La exdiplomática recuerda que, incluso en Estados Unidos, el fascismo ha tenido un rol permanente en la vida cívica, mencionando, entre otros, a Joseph McCarthy y su caza de brujas anticomunista, o el Comité América Primero, que incluyó simpatizantes del nazismo y que en 1940 llegó a tener más de ochocientos mil miembros.
Las cifras corroboran los temores de Albright.
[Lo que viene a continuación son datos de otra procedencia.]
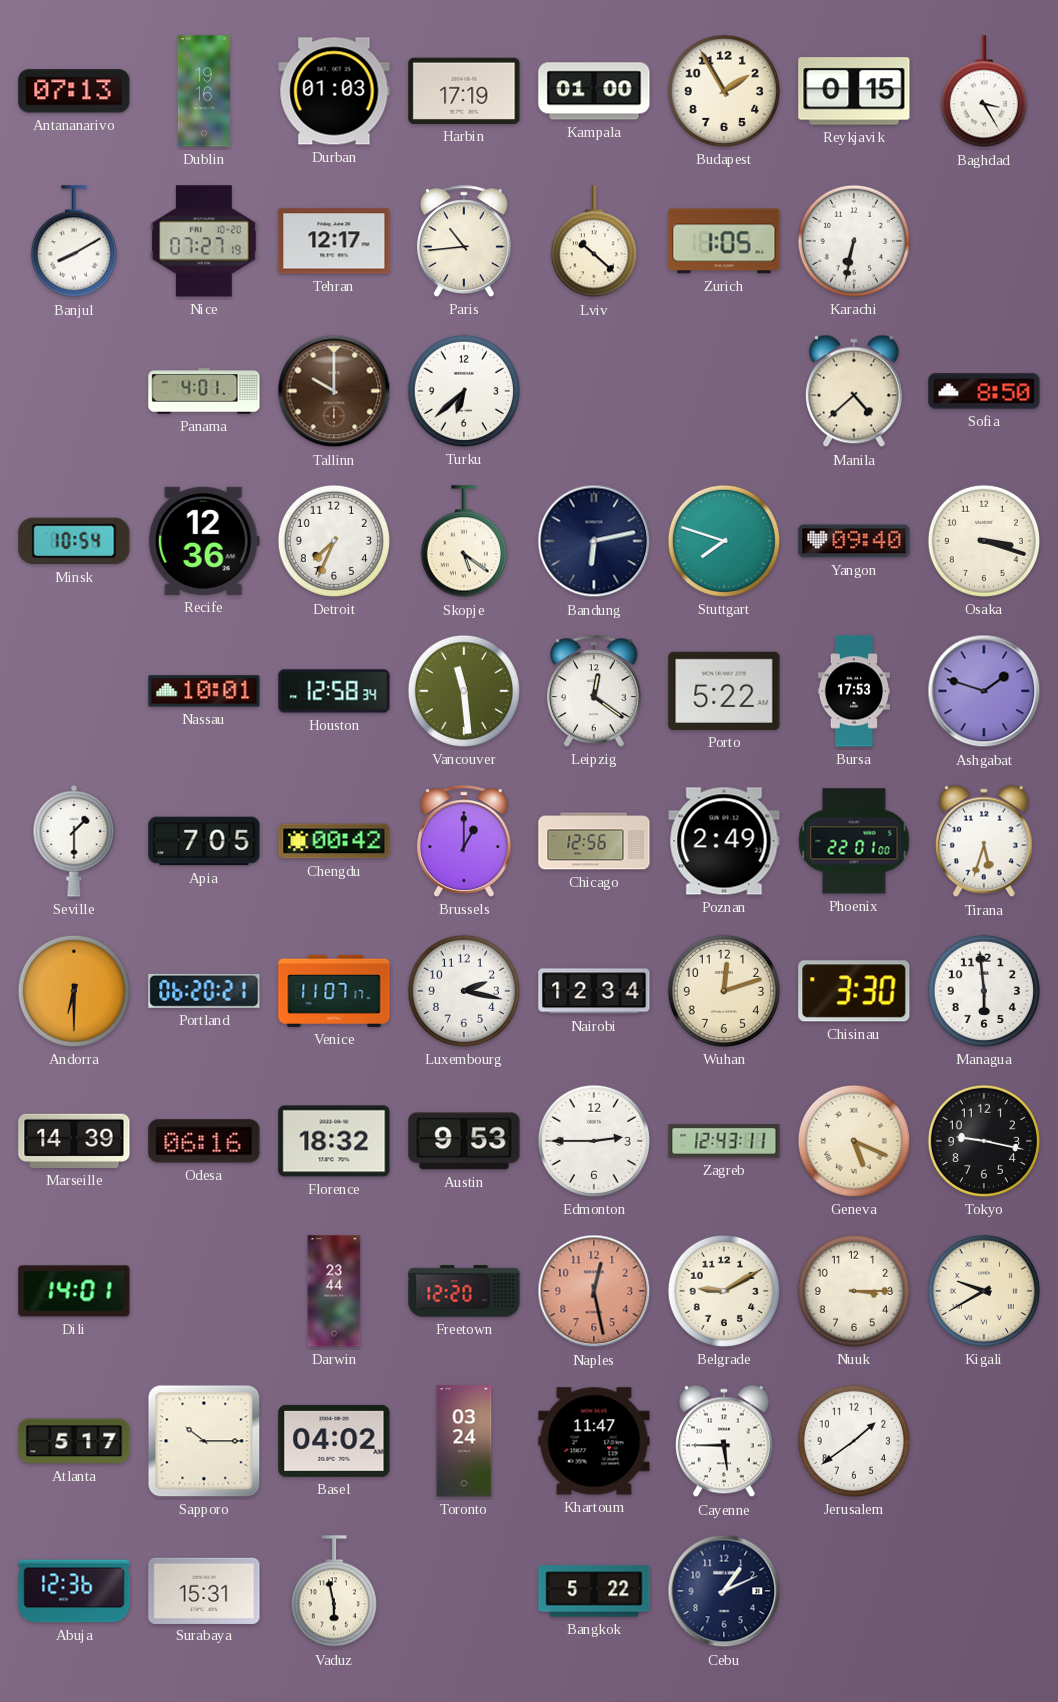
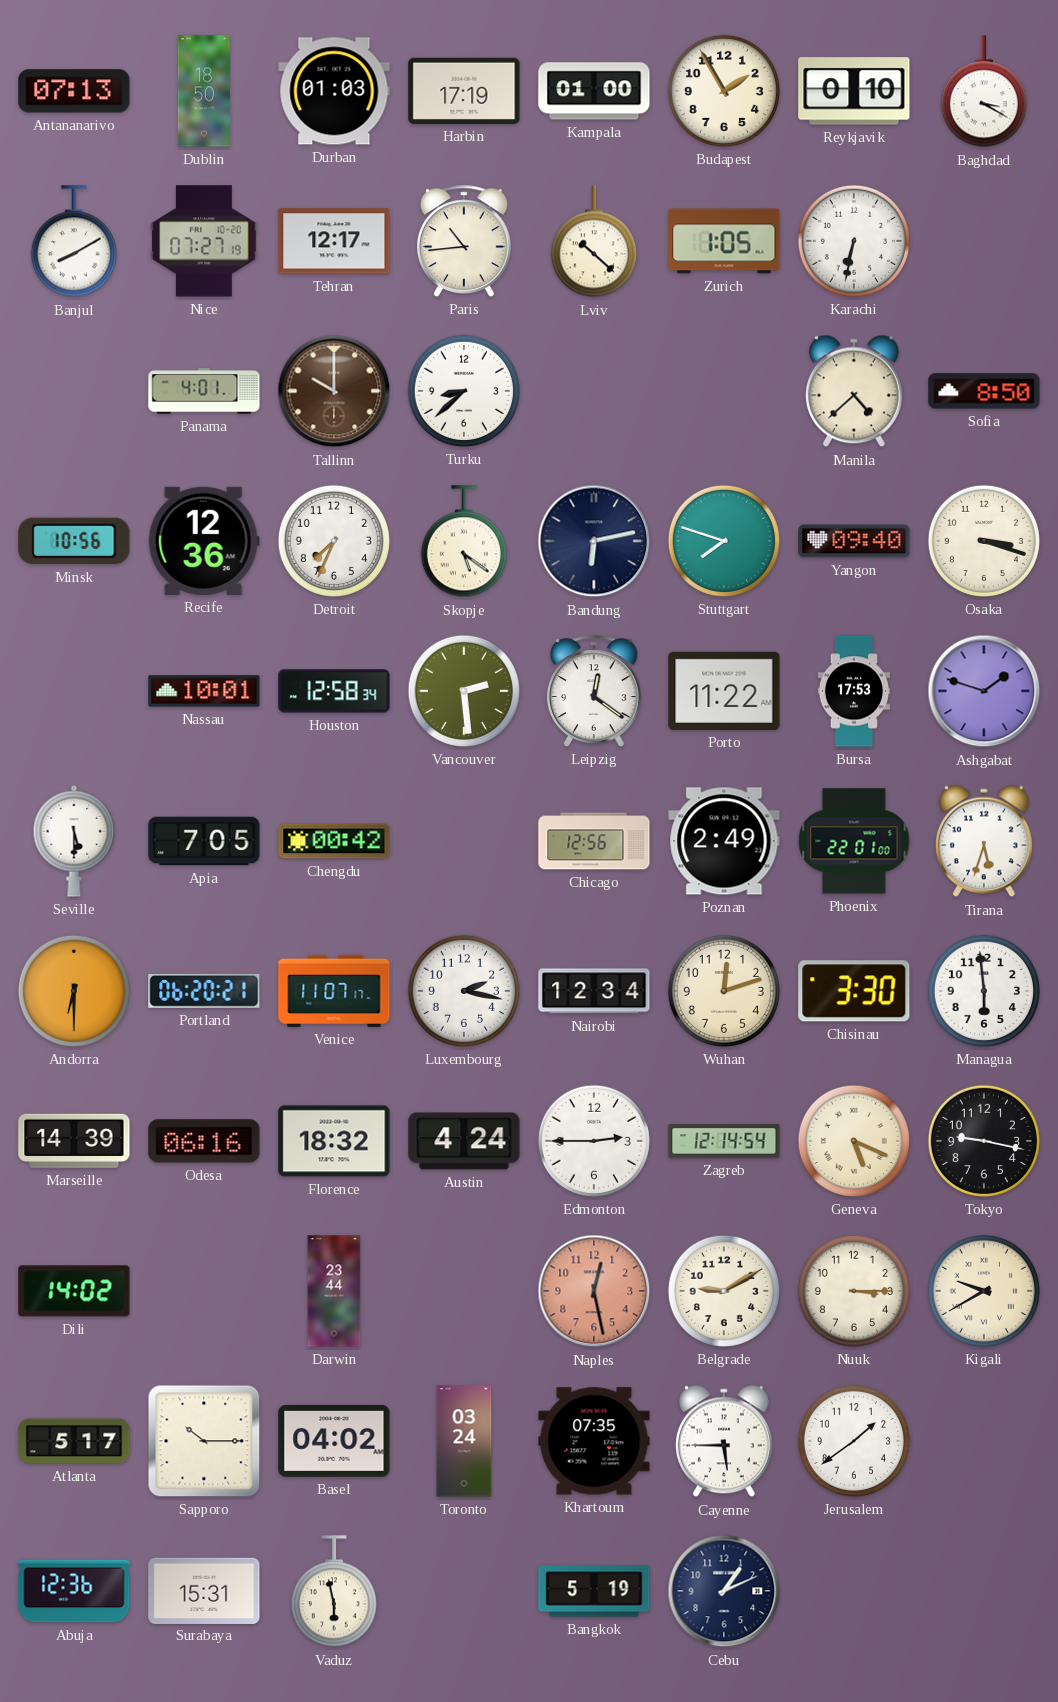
Dublin: 19:16 -> 18:50
Reykjavik: 0:15 -> 0:10
Baghdad: 3:25 -> 3:20
Turku: 6:38 -> 8:38
Minsk: 10:54 -> 10:56
Vancouver: 11:29 -> 2:29
Porto: 5:22 -> 11:22
Seville: 1:30 -> 5:30
Brussels: 1:00 -> none
Austin: 9:53 -> 4:24
Zagreb: 12:43 -> 12:14
Dili: 14:01 -> 14:02
Freetown: 12:20 -> none
Khartoum: 11:47 -> 07:35
Bangkok: 5:22 -> 5:19
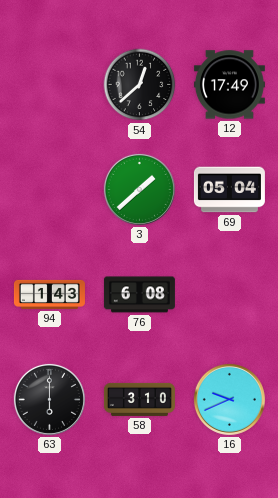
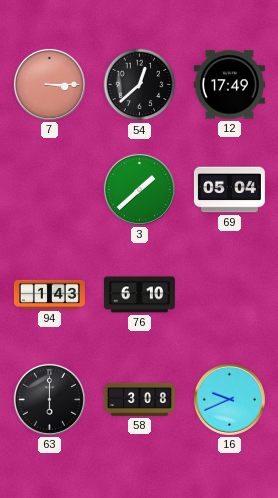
7: none -> 3:15
76: 6:08 -> 6:10
58: 3:10 -> 3:08
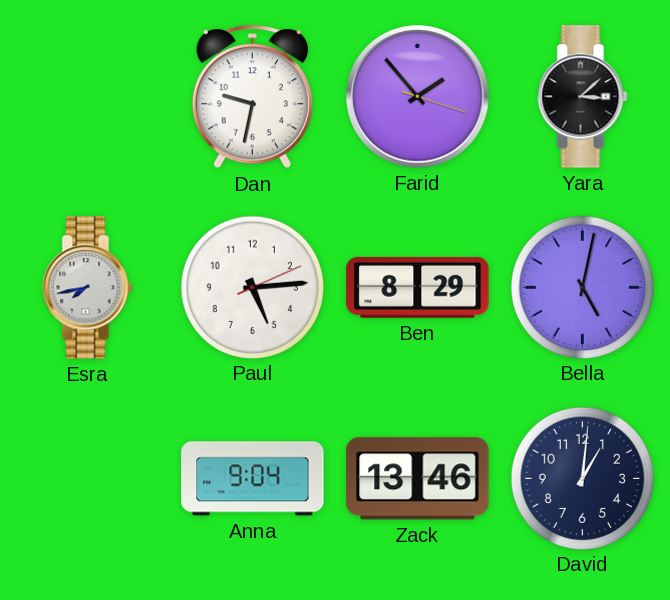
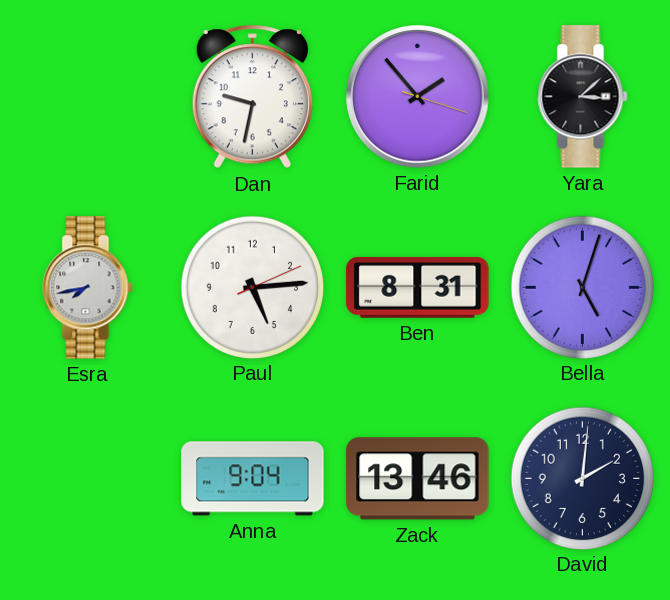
Ben: 8:29 -> 8:31
Bella: 5:02 -> 5:03
David: 1:01 -> 2:01
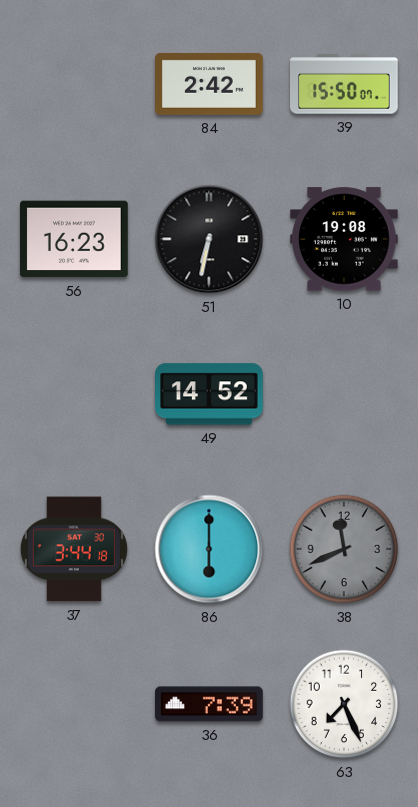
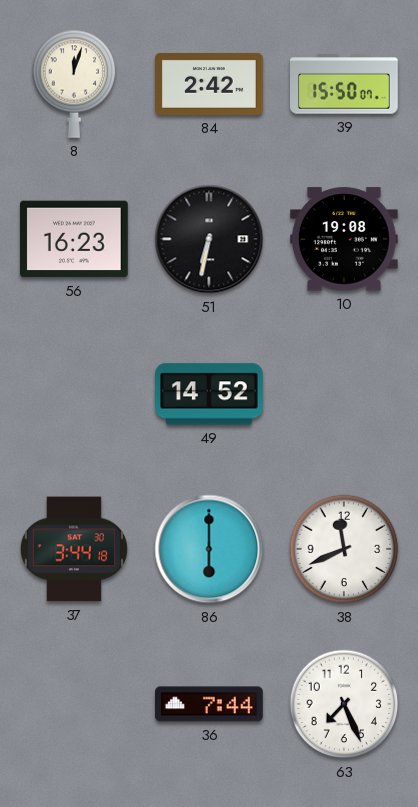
8: none -> 12:03
38 dial: grey -> white
36: 7:39 -> 7:44
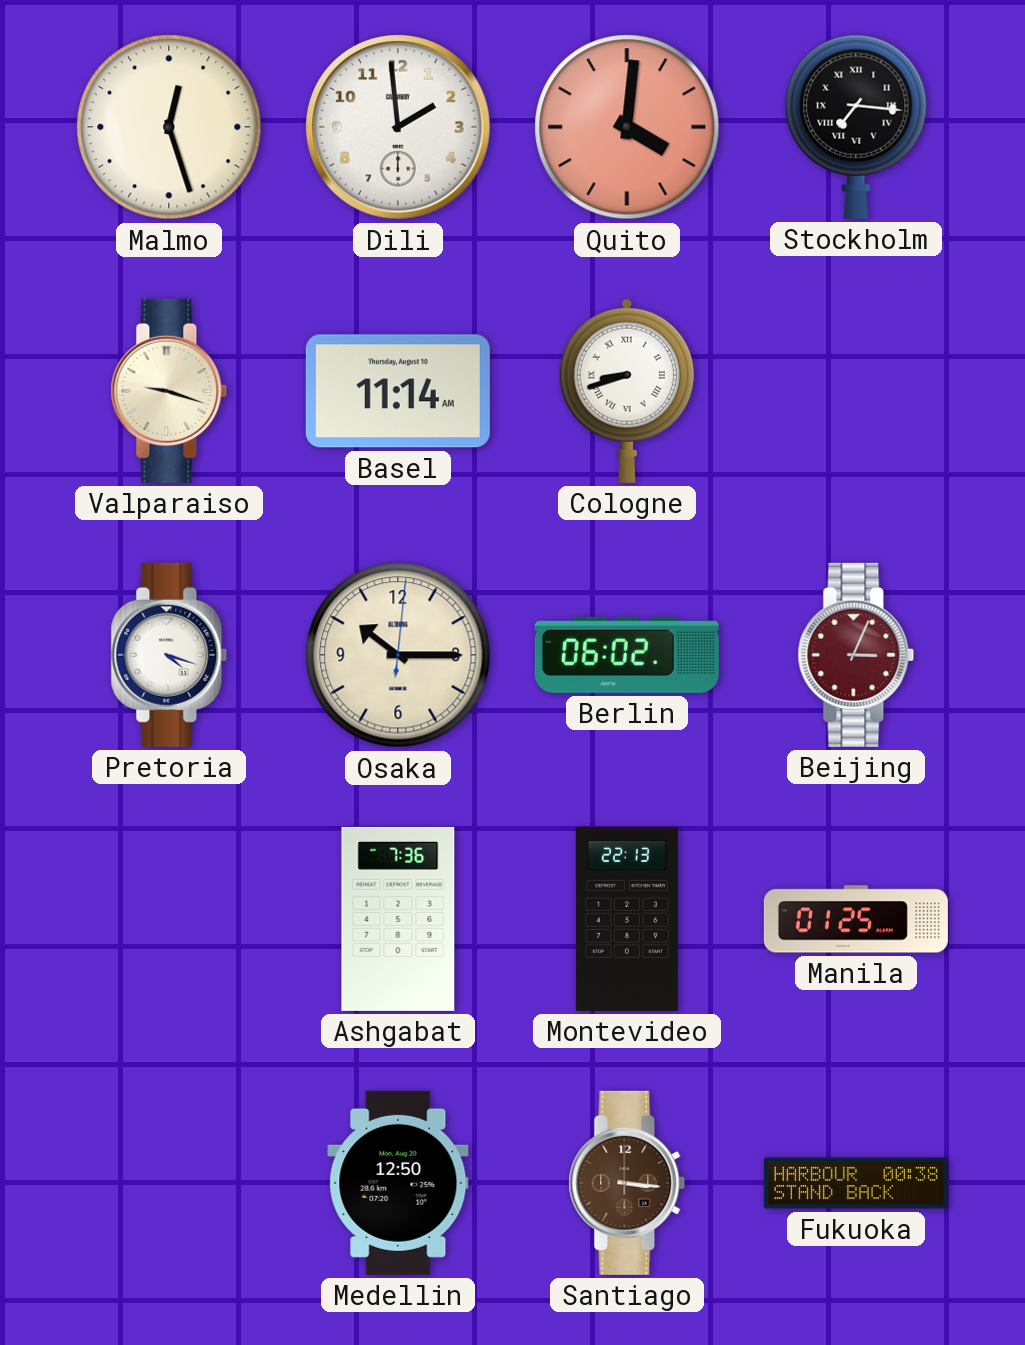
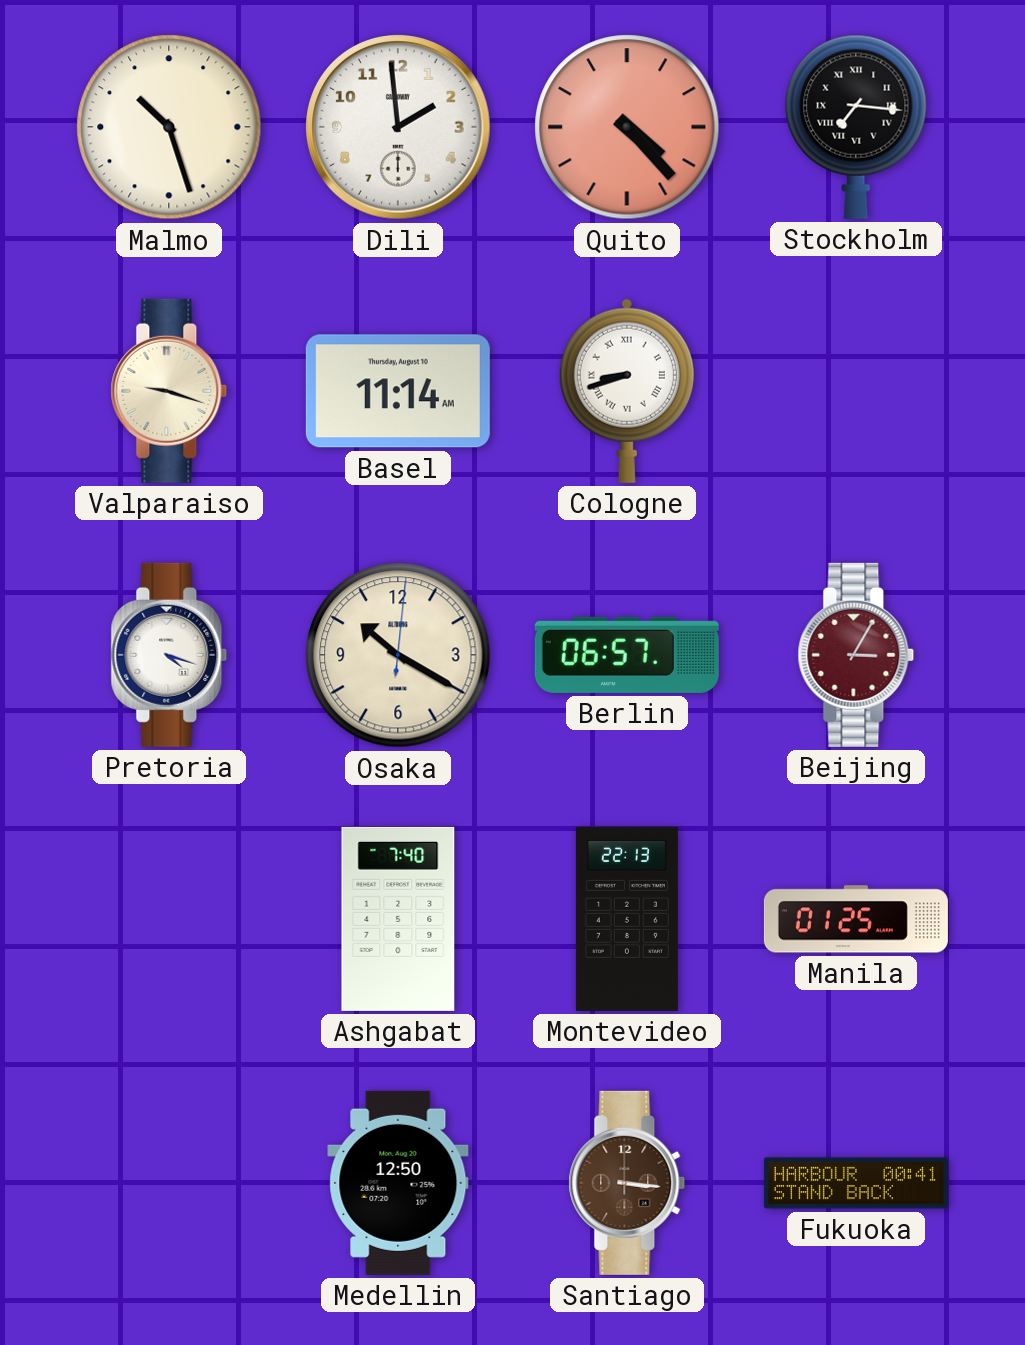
Malmo: 12:27 -> 10:27
Quito: 4:01 -> 4:23
Osaka: 10:15 -> 10:20
Berlin: 06:02 -> 06:57
Beijing: 3:04 -> 3:05
Ashgabat: 7:36 -> 7:40
Fukuoka: 00:38 -> 00:41
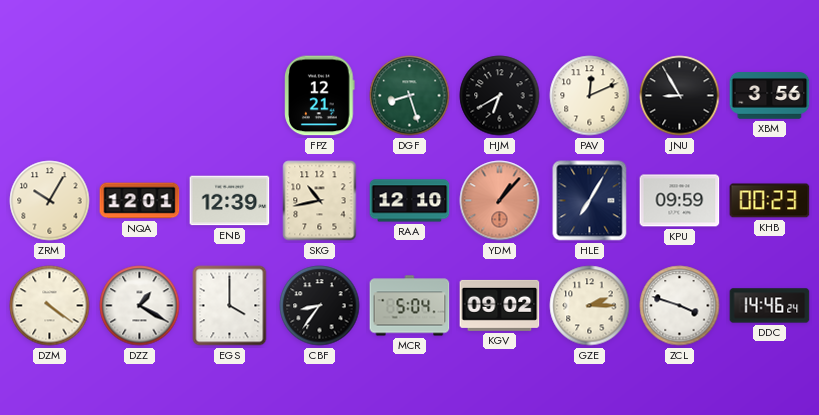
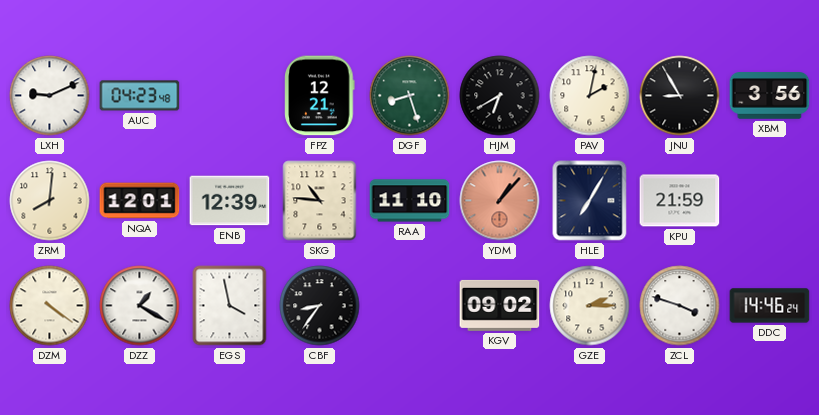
LXH: none -> 9:11
AUC: none -> 04:23
PAV: 12:11 -> 2:02
ZRM: 10:05 -> 8:01
SKG: 10:43 -> 10:46
RAA: 12:10 -> 11:10
KPU: 09:59 -> 21:59
KHB: 00:23 -> none
EGS: 4:00 -> 3:58
MCR: 5:04 -> none
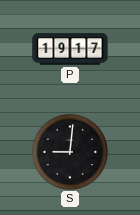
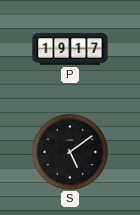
S: 9:01 -> 5:09
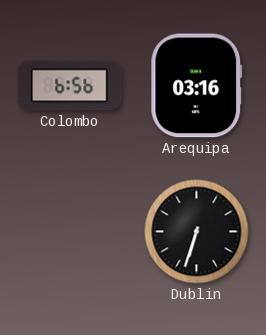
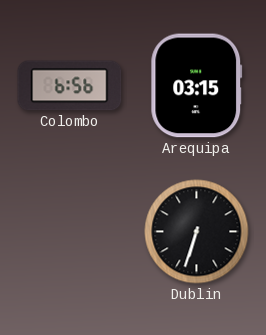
Arequipa: 03:16 -> 03:15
En enero pasado, informó The New York Times, el grupo de análisis democrático internacional Freedom House publicó un informe que señalaba que setenta y un países habían sufrido una declinación en sus derechos políticos y sus libertades civiles, mientras solo treinta y cinco habían visto mejoras al respecto.
Bajo Trump, Estados Unidos, según asegura el documento, se ha convertido en parte del problema. “Uno de los mayores acontecimientos de 2017 fue la retirada de Estados Unidos como promotor y ejemplo de democracia”. Agregando sal a la herida, en el índice democrático publicado por The Economist respecto al año 2016, Estados Unidos pasó de ser “una total democracia” a una “democracia con fallas”, en parte por la feroz campaña de Trump que hizo “perder confianza en el gobierno y en los oficiales democráticamente elegidos”.
En su libro, la ex secretaria de Estado advierte que “nos estamos desconectando de los ideales que nos inspiraron y unieron durante largo tiempo”. Dice que no hay que usar mucha imaginación para pensar en una situación crítica –una recesión económica, un escándalo de corrupción, un ataque terrorista, una serie de desastres naturales– que hagan que el público exija respuestas que la Constitución (a la que llama “el manual democrático”) no podría responder con suficiente velocidad.
Es entonces cuando el populismo se convierte en autoritarismo y, en las peores circunstancias, en fascismo, como una salida rápida que conduce al más oscuro futuro.